HBO just aired Alexandra Pelosi’s Friends of God. Given that the maker of the documentary is the daughter of the current Speaker of the House, it could be expected that the documentary would be politically charged – but like any good documentary maker there are no judgements: those that come off well do so because of their own words, similarly, those that come off as repugnant, again, do so because of their own words.
The documentary looks at evangelical christians in the United States. Outside of America these christians would probably be called born again or even fundamentalist. One of the things the documentary looks at is how evangelicals celebrate their faith: from the mega-churches of the mid-west, to the skateboarders and hot-rodders for christ. In nearly all cases it is just people being people doing what they enjoy, living what they believe, and hoping they can make a living from it. The putt-putt fellow was a good example.
The mega-churches and much of Jerry Falwell’s empire is heavily mass-entertainment based. Fireworks, bands, big-screens, sixty-thousand seat arenas and a University with an atrium seating thirty thousand where his operations is training future Senators, Congressmen and Lawyers in order to return America into a nation under god.
This is where the documentary doesn’t delve too deeply. The congruence of evangelicals, nationalism and politics is pretty recent, and one which the current Republican Party, and President George Bush have tapped into for electoral advantage. Falwell was pretty brazen in using the his evangelical operations for Republican Party political advantage. So his ministry, or constituency, vote on values.
The problem evangelicals are finding is that politicians desire power mostly and are quite happy to use and abuse constituents in order to obtain and maintain that power. The amount of evangelicals that the likes of Falwell and Dobson are able to raise do not make a majority and consequently the moral middle class, to steal Judith Brett’s phrase, will hold sway over the rigid, and maybe even unachievable, moral claims of evangelical leaders.
Like socialists and communists who looked to government as their saviour, christians have discovered the same problem.
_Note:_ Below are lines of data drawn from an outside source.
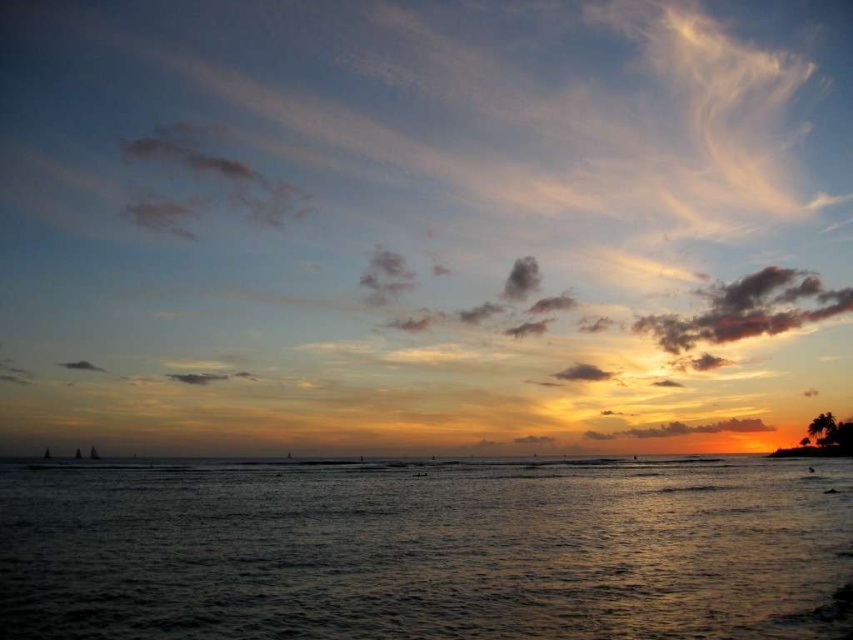 Which is above, cloudy sky at upper center or golden-orange cotton cloud at lower right?

cloudy sky at upper center is higher up.

Find the location of a particular element. cloudy sky at upper center is located at coordinates 422,221.

Between cloudy sky at upper center and smokey gray cloud at upper left, which one has less height?

With less height is smokey gray cloud at upper left.

What do you see at coordinates (422, 221) in the screenshot? The height and width of the screenshot is (640, 853). I see `cloudy sky at upper center` at bounding box center [422, 221].

You are a GUI agent. You are given a task and a screenshot of the screen. Output one action in this format:
    pyautogui.click(x=<x>, y=<y>)
    Task: Click on the cloudy sky at upper center
    This screenshot has height=640, width=853.
    Given the screenshot: What is the action you would take?
    point(422,221)

What do you see at coordinates (422, 548) in the screenshot? I see `dark water at center` at bounding box center [422, 548].

Does dark water at center have a lesser width compared to smokey gray cloud at upper left?

No, dark water at center is not thinner than smokey gray cloud at upper left.

Locate an element on the screen. dark water at center is located at coordinates (422, 548).

Locate an element on the screen. The width and height of the screenshot is (853, 640). dark water at center is located at coordinates (422, 548). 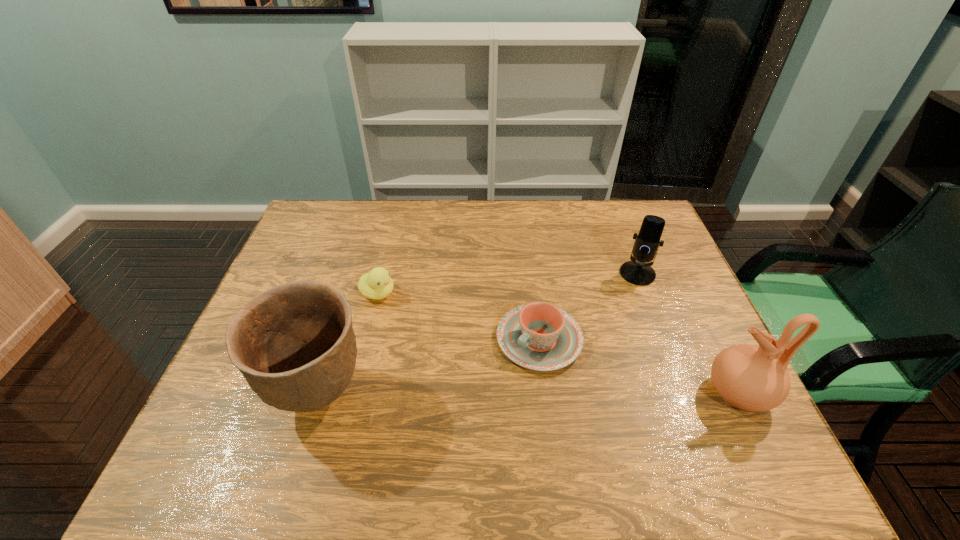 Where is `vacant spot on the desktop that is between the left pottery and the right pottery and is positioned on the stand of the third tallest object`? The image size is (960, 540). vacant spot on the desktop that is between the left pottery and the right pottery and is positioned on the stand of the third tallest object is located at coordinates (539, 394).

This screenshot has width=960, height=540. What are the coordinates of `free space on the desktop that is between the left pottery and the rightmost object and is positioned at the beak of the duckling` in the screenshot? It's located at (581, 394).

Government cannot help. Not even slightly. As David Kuo wrote:
Since the mid-1970s and with ever increasing passion, Christians like me have looked to politics to save America. We thought that the right president, the right congress, and the right judge or justice would stop abortions, strengthen marriage, create a safer country for children, and ensure our religious faith was respected. We wanted to save our lives, homes and our country. …
Has our political focus produced results? … In short we’ve had almost everything we wanted 1. But things are hardly better. Social statistics are largely unchanged. Divorces are rampant and more and more children are growing up in a home with just one parent.
The other issue that the documentary didn’t challenge deeply was evolution vs creationism. The enlightenment replaced mysticism with rationalism which has been the basis of the scientific revolution. One of the problems that evangelical christians face is when they appeal to mysticism against reason – ultimately the former is a disadvantage in the modern world.
For most of the documentary however, people come off as people: proof again that familiarity and face-to-face contact solves 95% of the worlds problems. Short of the pitfalls and disappointments of seeking political power as a monolithic faction; presumptuously assuming moral ascendency; and advancing mysticism where it contradicts reason; for the most part evangelicalism is folks living as they know best.